Goal of the exercise:
Show each line from the records below in which the word "buscan" occurs.

[Dataset entries]
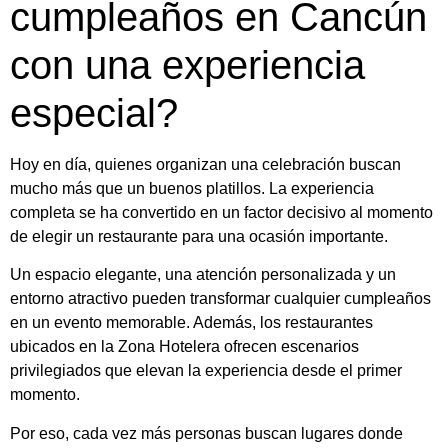
cumpleaños en Cancún
con una experiencia
especial?
Hoy en día, quienes organizan una celebración buscan
mucho más que un buenos platillos. La experiencia
completa se ha convertido en un factor decisivo al momento
de elegir un restaurante para una ocasión importante.
Un espacio elegante, una atención personalizada y un
entorno atractivo pueden transformar cualquier cumpleaños
en un evento memorable. Además, los restaurantes
ubicados en la Zona Hotelera ofrecen escenarios
privilegiados que elevan la experiencia desde el primer
momento.
Por eso, cada vez más personas buscan lugares donde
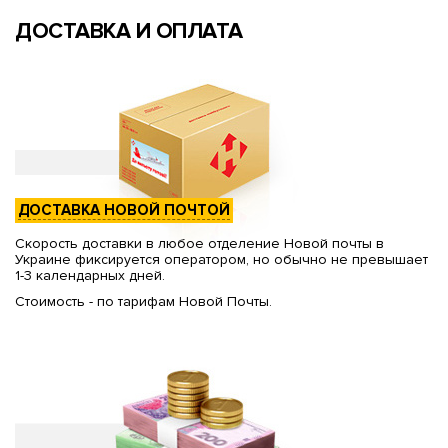
ДОСТАВКА И ОПЛАТА
ДОСТАВКА НОВОЙ ПОЧТОЙ
Скорость доставки в любое отделение Новой почты в
Украине фиксируется оператором, но обычно не превышает
1-3 календарных дней.
Стоимость - по тарифам Новой Почты.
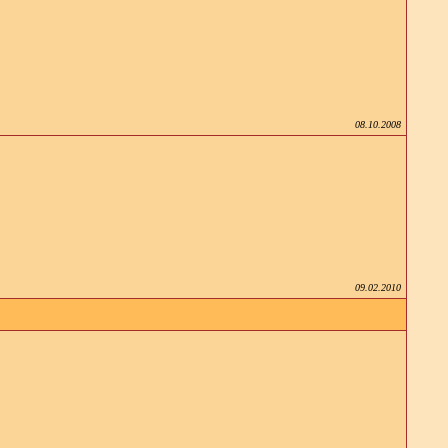
08.10.2008
09.02.2010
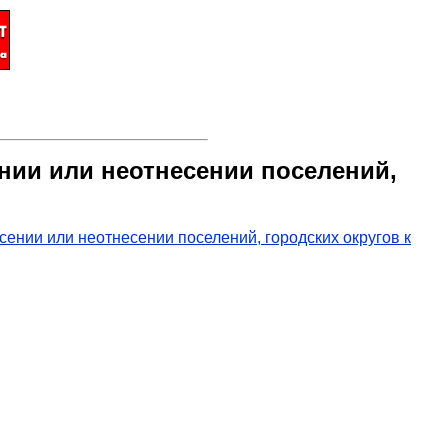
нии или неотнесении поселений,
ении или неотнесении поселений, городских округов к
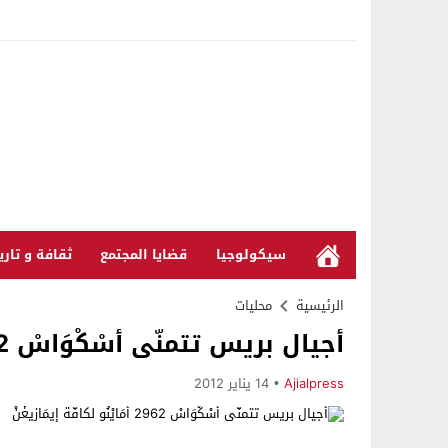
سيكولوجيا
قضايا المجتمع
ثقافة و تاري
الرئيسية
محليات
أجيال بريس تتمنّى أسْكْوَاسْ 2962 أمَايْنُو لكافّة إِيمَازِيغْنْ
Ajialpress
14 يناير 2012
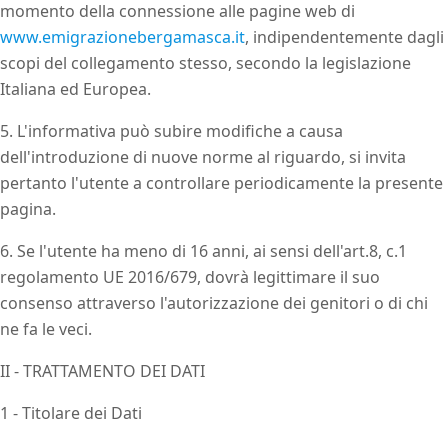
momento della connessione alle pagine web di
www.emigrazionebergamasca.it
, indipendentemente dagli
scopi del collegamento stesso, secondo la legislazione
Italiana ed Europea.
5. L'informativa può subire modifiche a causa
dell'introduzione di nuove norme al riguardo, si invita
pertanto l'utente a controllare periodicamente la presente
pagina.
6. Se l'utente ha meno di 16 anni, ai sensi dell'art.8, c.1
regolamento UE 2016/679, dovrà legittimare il suo
consenso attraverso l'autorizzazione dei genitori o di chi
ne fa le veci.
II - TRATTAMENTO DEI DATI
1 - Titolare dei Dati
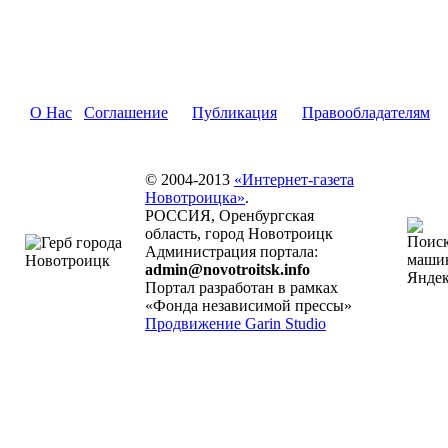
О Нас
Соглашение
Публикация
Правообладателям
© 2004-2013
«Интернет-газета
Новотроицка»
.
РОССИЯ, Оренбургская
область, город Новотроицк
Администрация портала:
admin@novotroitsk.info
Портал разработан в рамках
«Фонда независимой прессы»
Продвижение Garin Studio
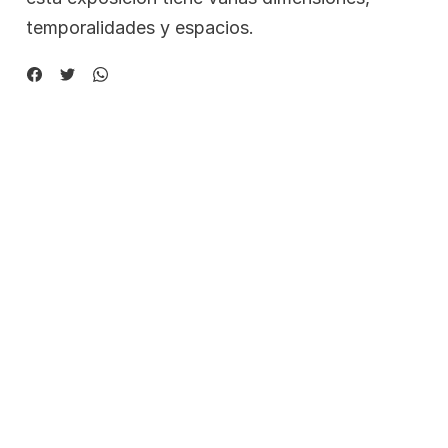
temporalidades y espacios.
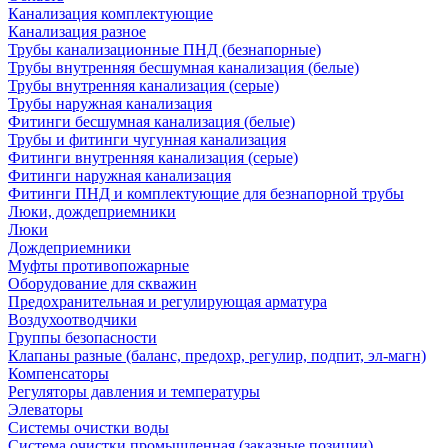
Канализация комплектующие
Канализация разное
Трубы канализационные ПНД (безнапорные)
Трубы внутренняя бесшумная канализация (белые)
Трубы внутренняя канализация (серые)
Трубы наружная канализация
Фитинги бесшумная канализация (белые)
Трубы и фитинги чугунная канализация
Фитинги внутренняя канализация (серые)
Фитинги наружная канализация
Фитинги ПНД и комплектующие для безнапорной трубы
Люки, дождеприемники
Люки
Дождеприемники
Муфты противопожарные
Оборудование для скважин
Предохранительная и регулирующая арматура
Воздухоотводчики
Группы безопасности
Клапаны разные (баланс, предохр, регулир, подпит, эл-магн)
Компенсаторы
Регуляторы давления и температуры
Элеваторы
Системы очистки воды
Система очистки промышленная (заказные позиции)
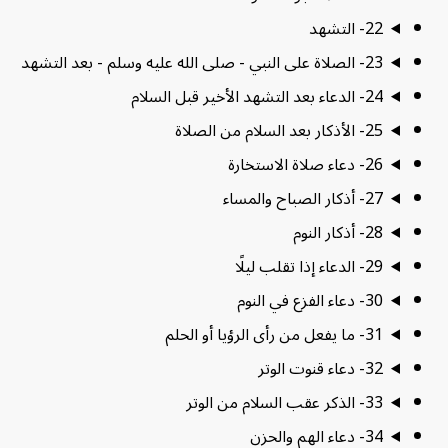
22- التشهد
23- الصلاة على النبي - صلى الله عليه وسلم - بعد التشهد
24- الدعاء بعد التشهد الأخير قبل السلام
25- الأذكار بعد السلام من الصلاة
26- دعاء صلاة الاستخارة
27- أذكار الصباح والمساء
28- أذكار النوم
29- الدعاء إذا تقلب ليلًا
30- دعاء الفزع في النوم
31- ما يفعل من رأى الرؤيا أو الحلم
32- دعاء قنوت الوتر
33- الذكر عقب السلام من الوتر
34- دعاء الهم والحزن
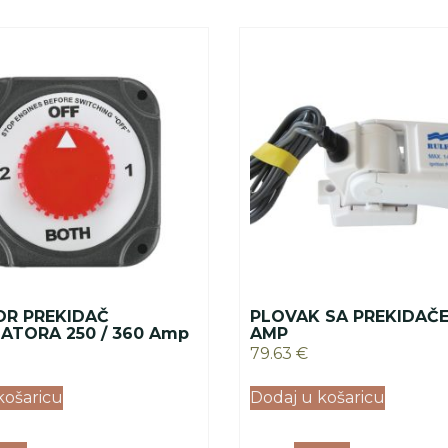
OR PREKIDAČ
PLOVAK SA PREKIDAČE
ATORA 250 / 360 Amp
AMP
79.63
€
košaricu
Dodaj u košaricu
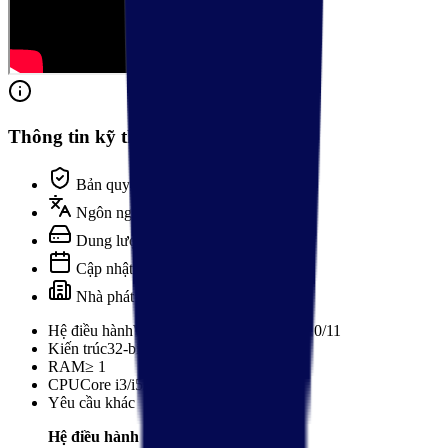
Thông tin kỹ thuật
Bản quyền
Free
Ngôn ngữ
Tiếng Anh / Việt
Dung lượng
74,6 MB
Cập nhật
06/08/2026
Nhà phát triển
teamviewer.com
Hệ điều hành
Windows XP/Vista/7/8/8.1/10/11
Kiến trúc
32-bit/ 64-bit
RAM
≥
1
CPU
Core i3/i5/i7/i9
trở lên
Yêu cầu khác
Hệ điều hành (OS)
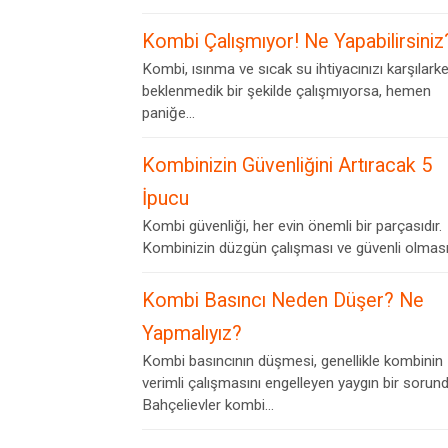
Kombi Çalışmıyor! Ne Yapabilirsiniz
Kombi, ısınma ve sıcak su ihtiyacınızı karşılark
beklenmedik bir şekilde çalışmıyorsa, hemen
paniğe...
Kombinizin Güvenliğini Artıracak 5
İpucu
Kombi güvenliği, her evin önemli bir parçasıdır.
Kombinizin düzgün çalışması ve güvenli olması,.
Kombi Basıncı Neden Düşer? Ne
Yapmalıyız?
Kombi basıncının düşmesi, genellikle kombinin
verimli çalışmasını engelleyen yaygın bir sorund
Bahçelievler kombi...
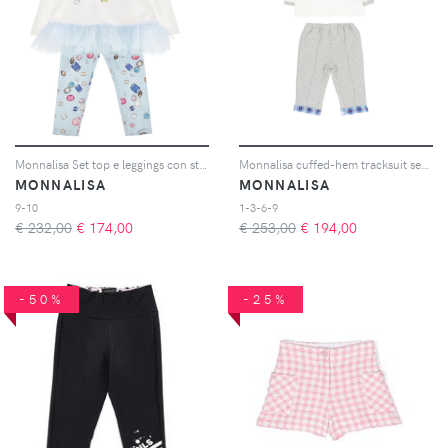
Monnalisa Set top e leggings con stampa - Bianco
Monnalisa cuffed-hem tracksuit set (set of two) - Grigio
MONNALISA
MONNALISA
9-10
1-3-6-9
€ 232,00
€
174,00
€ 253,00
€
194,00
-50%
-25%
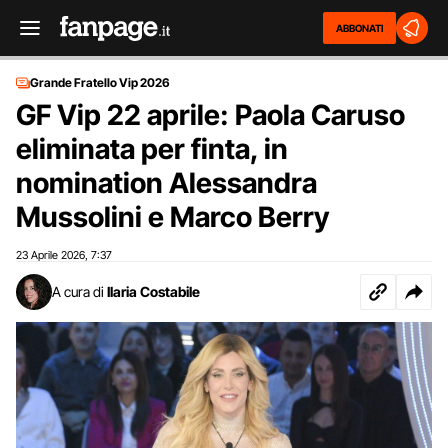
ABBONATI
Grande Fratello Vip 2026
GF Vip 22 aprile: Paola Caruso
eliminata per finta, in
nomination Alessandra
Mussolini e Marco Berry
23 Aprile 2026
7:37
,
A cura di
Ilaria Costabile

Solution to this problem:
Hoy en día, quienes organizan una celebración buscan
Por eso, cada vez más personas buscan lugares donde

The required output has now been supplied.